#### Directions for this task:
Word for word, please copy the listing below, with its pictures left out.

#### Records supplied:

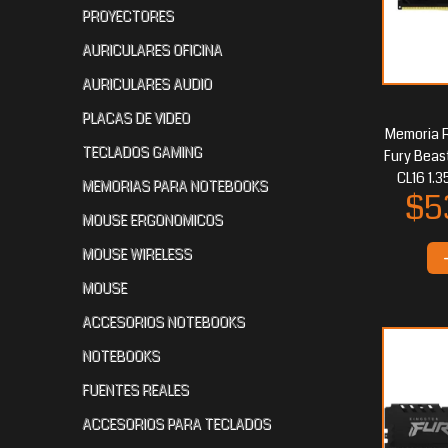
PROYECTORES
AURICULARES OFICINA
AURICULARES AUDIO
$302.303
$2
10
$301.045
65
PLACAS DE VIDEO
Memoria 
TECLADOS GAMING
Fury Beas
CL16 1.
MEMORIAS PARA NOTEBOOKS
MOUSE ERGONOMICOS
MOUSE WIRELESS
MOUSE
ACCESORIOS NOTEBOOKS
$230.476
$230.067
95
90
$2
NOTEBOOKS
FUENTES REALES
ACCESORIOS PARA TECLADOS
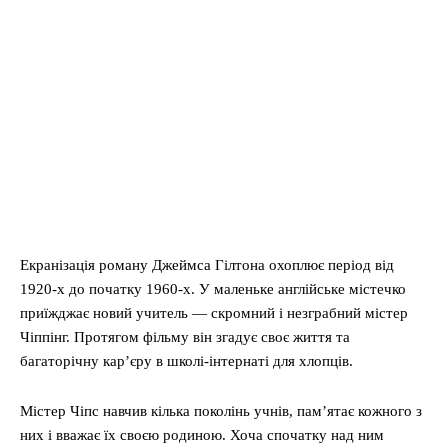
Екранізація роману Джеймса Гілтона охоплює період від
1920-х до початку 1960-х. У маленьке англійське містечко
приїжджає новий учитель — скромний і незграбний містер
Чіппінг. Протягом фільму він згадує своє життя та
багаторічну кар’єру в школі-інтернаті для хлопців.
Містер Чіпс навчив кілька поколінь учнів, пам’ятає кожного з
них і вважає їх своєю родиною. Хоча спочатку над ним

#### Result:
PROYECTORES
AURICULARES OFICINA
AURICULARES AUDIO
$302.303
$2
10
$301.045
65
PLACAS DE VIDEO
Memoria 
TECLADOS GAMING
Fury Beas
CL16 1.
MEMORIAS PARA NOTEBOOKS
MOUSE ERGONOMICOS
MOUSE WIRELESS
MOUSE
ACCESORIOS NOTEBOOKS
$230.476
$230.067
95
90
$2
NOTEBOOKS
FUENTES REALES
ACCESORIOS PARA TECLADOS
Екранізація роману Джеймса Гілтона охоплює період від
1920-х до початку 1960-х. У маленьке англійське містечко
приїжджає новий учитель — скромний і незграбний містер
Чіппінг. Протягом фільму він згадує своє життя та
багаторічну кар’єру в школі-інтернаті для хлопців.
Містер Чіпс навчив кілька поколінь учнів, пам’ятає кожного з
них і вважає їх своєю родиною. Хоча спочатку над ним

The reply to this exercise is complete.